Por que a nova tabela foi editada?
A atualização da tabela foi construída a partir de um processo técnico e participativo, que envolveu a Audiência Pública nº 08/2025 da ANTT e recebeu dezenas de contribuições para aprimorar a metodologia de cálculo dos pisos mínimos. O objetivo declarado da revisão é tornar os valores mais próximos da “realidade do transporte”, reduzir conflitos contratuais, garantir previsibilidade nas negociações de frete e conferir maior segurança jurídica ao setor.

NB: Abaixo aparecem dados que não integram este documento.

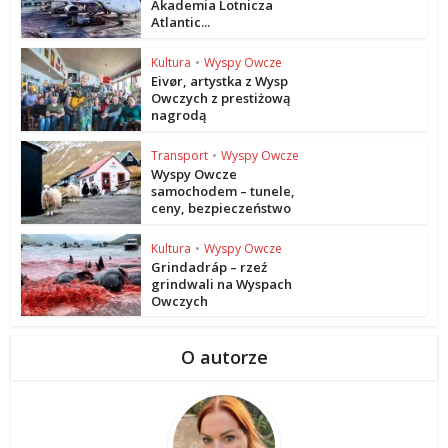
Akademia Lotnicza
Atlantic...
Kultura
•
Wyspy Owcze
Eivør, artystka z Wysp
Owczych z prestiżową
nagrodą
Transport
•
Wyspy Owcze
Wyspy Owcze
samochodem – tunele,
ceny, bezpieczeństwo
Kultura
•
Wyspy Owcze
Grindadráp – rzeź
grindwali na Wyspach
Owczych
O autorze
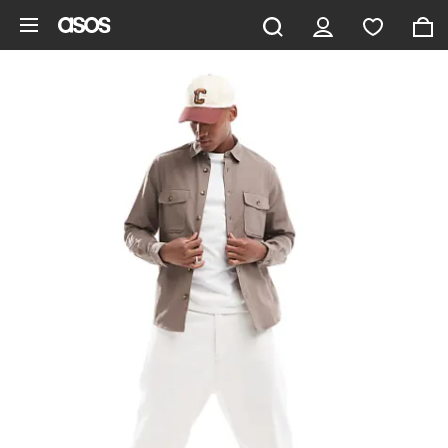
Hoppa till det huvudsakliga innehållet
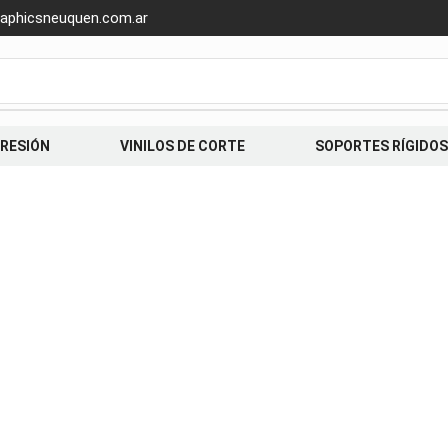
aphicsneuquen.com.ar
PRESIÓN
VINILOS DE CORTE
SOPORTES RÍGIDOS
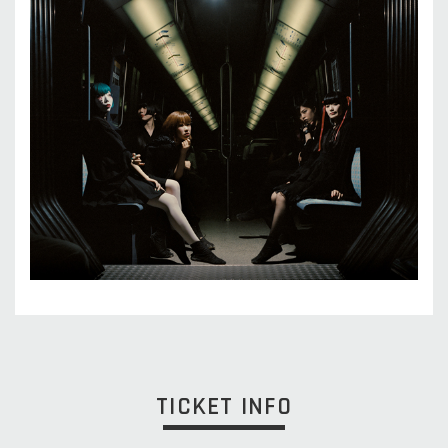
TICKET INFO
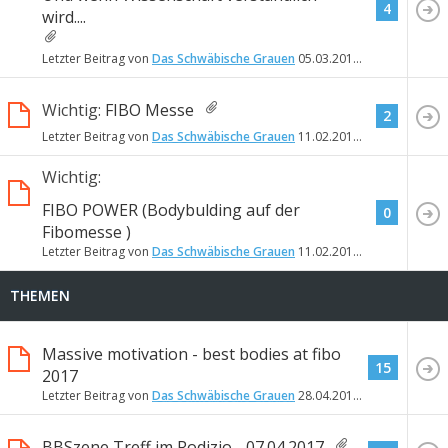
4
wird....
Letzter Beitrag von
Das Schwäbische Grauen
05.03.2017
20:31
Wichtig:
FIBO Messe
2
Letzter Beitrag von
Das Schwäbische Grauen
11.02.2017
21:09
Wichtig:
FIBO POWER (Bodybulding auf der
0
Fibomesse )
Letzter Beitrag von
Das Schwäbische Grauen
11.02.2017
20:56
THEMEN
Massive motivation - best bodies at fibo
15
2017
Letzter Beitrag von
Das Schwäbische Grauen
28.04.2017
19:46
BBSzene Treff im Rodizio - 07.04.2017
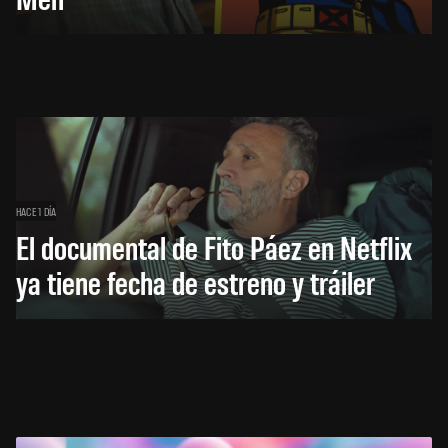
HACE 1 DÍA
El documental de Fito Páez en Netflix
ya tiene fecha de estreno y tráiler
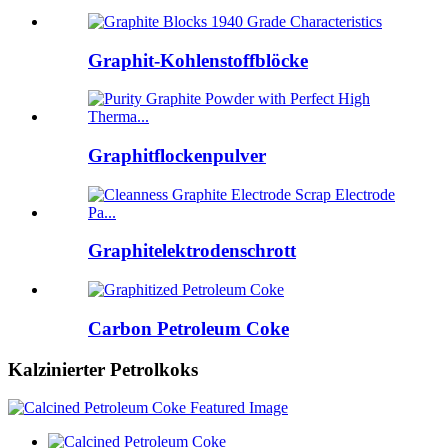
Graphit-Kohlenstoffblöcke
Graphitflockenpulver
Graphitelektrodenschrott
Carbon Petroleum Coke
Kalzinierter Petrolkoks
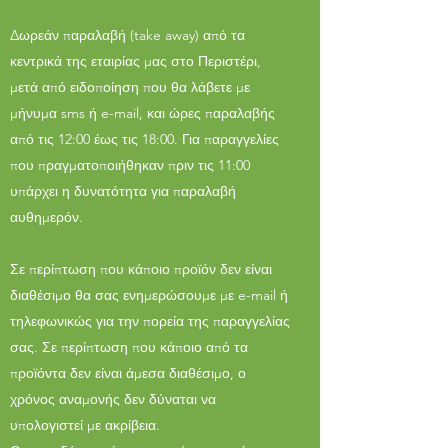
Δωρεάν παραλαβή (take away) από τα
κεντρικά της εταιρίας μας στο Περιστέρι,
μετά από ειδοποίηση που θα λάβετε με
μήνυμα sms ή e-mail, και ώρες παραλαβής
από τις 12:00 έως τις 18:00. Για παραγγελίες
που πραγματοποιήθηκαν πριν τις 11:00
υπάρχει η δυνατότητα για παραλαβή
αυθημερόν.
Σε περίπτωση που κάποιο προϊόν δεν είναι
διαθέσιμο θα σας ενημερώσουμε με e-mail ή
τηλεφωνικώς για την πορεία της παραγγελίας
σας. Σε περίπτωση που κάποιο από τα
προϊόντα δεν είναι άμεσα διαθέσιμο, ο
χρόνος αναμονής δεν δύναται να
υπολογιστεί με ακρίβεια.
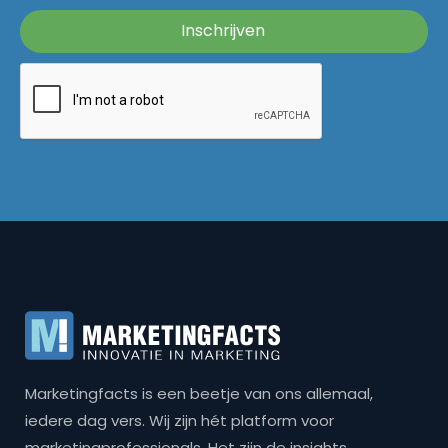
Marketingfacts is een beetje van ons allemaal,
iedere dag vers. Wij zijn hét platform voor
marketingprofessionals. Het zijn de insights,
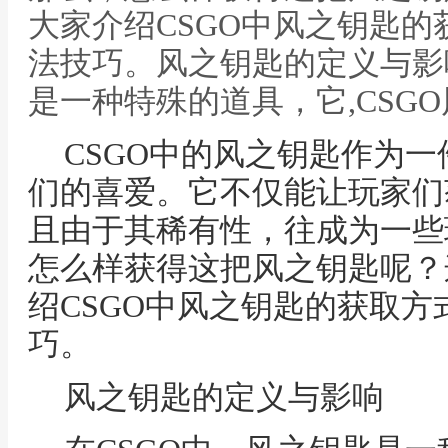
大家介绍CSGO中风之钥匙
法技巧。风之钥匙的定义与影
是一种特殊的道具，它,CSG
CSGO中的风之钥匙作为
们的喜爱。它不仅能让玩家们
且由于其稀有性，往成为一些
怎么样获得这把风之钥匙呢？
绍CSGO中风之钥匙的获取
巧。
风之钥匙的定义与影响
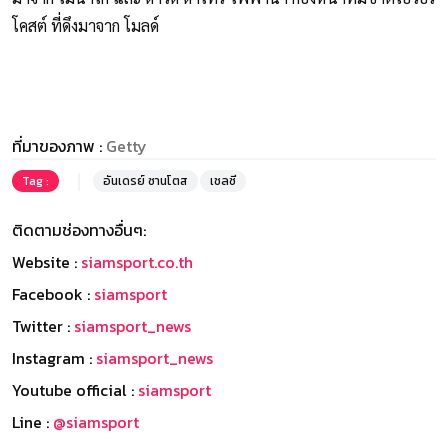
โคสต์ ที่ดึงมาจาก โมลด์
ที่มาของภาพ :
Getty
Tag :
อันเดรย์ ซานโตส
เชลซี
ติดตามช่องทางอื่นๆ:
Website :
siamsport.co.th
Facebook :
siamsport
Twitter :
siamsport_news
Instagram :
siamsport_news
Youtube official :
siamsport
Line :
@siamsport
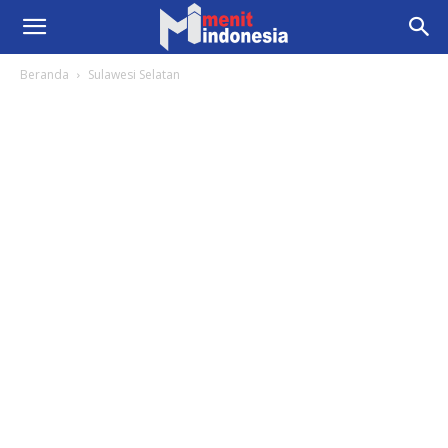
Beranda
Sulawesi Selatan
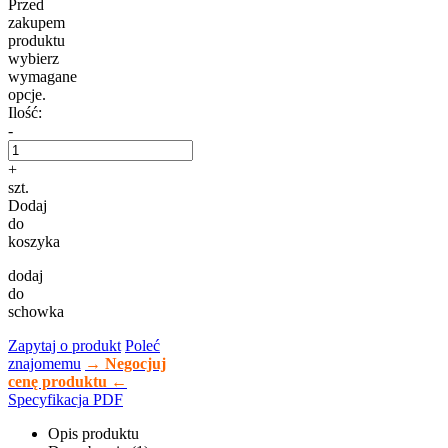
Przed
zakupem
produktu
wybierz
wymagane
opcje.
Ilość:
-
+
szt.
Dodaj
do
koszyka
dodaj
do
schowka
Zapytaj o produkt
Poleć
znajomemu
→ Negocjuj
cenę produktu ←
Specyfikacja PDF
Opis produktu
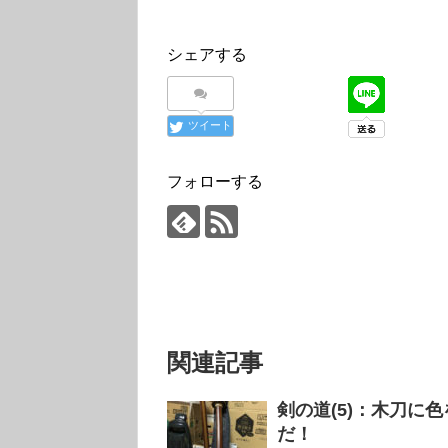
シェアする
ツイート
フォローする
関連記事
剣の道(5)：木刀に
だ！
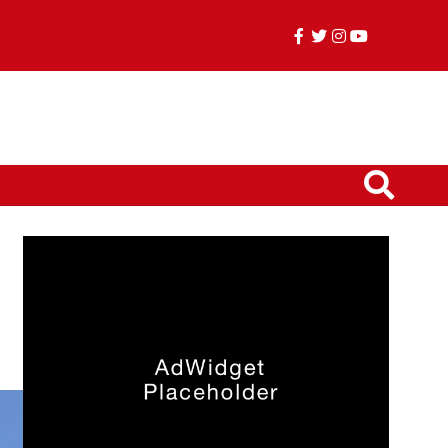
facebook
twitter
instagram
youtube
TikTok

Quando o piso mínimo é obrigatório?
A Política Nacional de Pisos Mínimos do Transporte Rodoviário de Cargas — que ganhou novo texto com a Resolução 6.076/2026 — prevê a aplicação obrigatória dos pisos mínimos sempre que houver contratação de transporte rodoviário de carga lotação mediante TAC (Termo de Ajuste de Conduta) ou contrato formal de frete. Nesses casos, o embarcador ou contratante deve observar os valores mínimos calculados conforme os coeficientes de deslocamento e de carga e descarga definidos na tabela oficial, sob pena de sofrer sanções administrativas.
Quais operações ficam fora da nova regulamentação?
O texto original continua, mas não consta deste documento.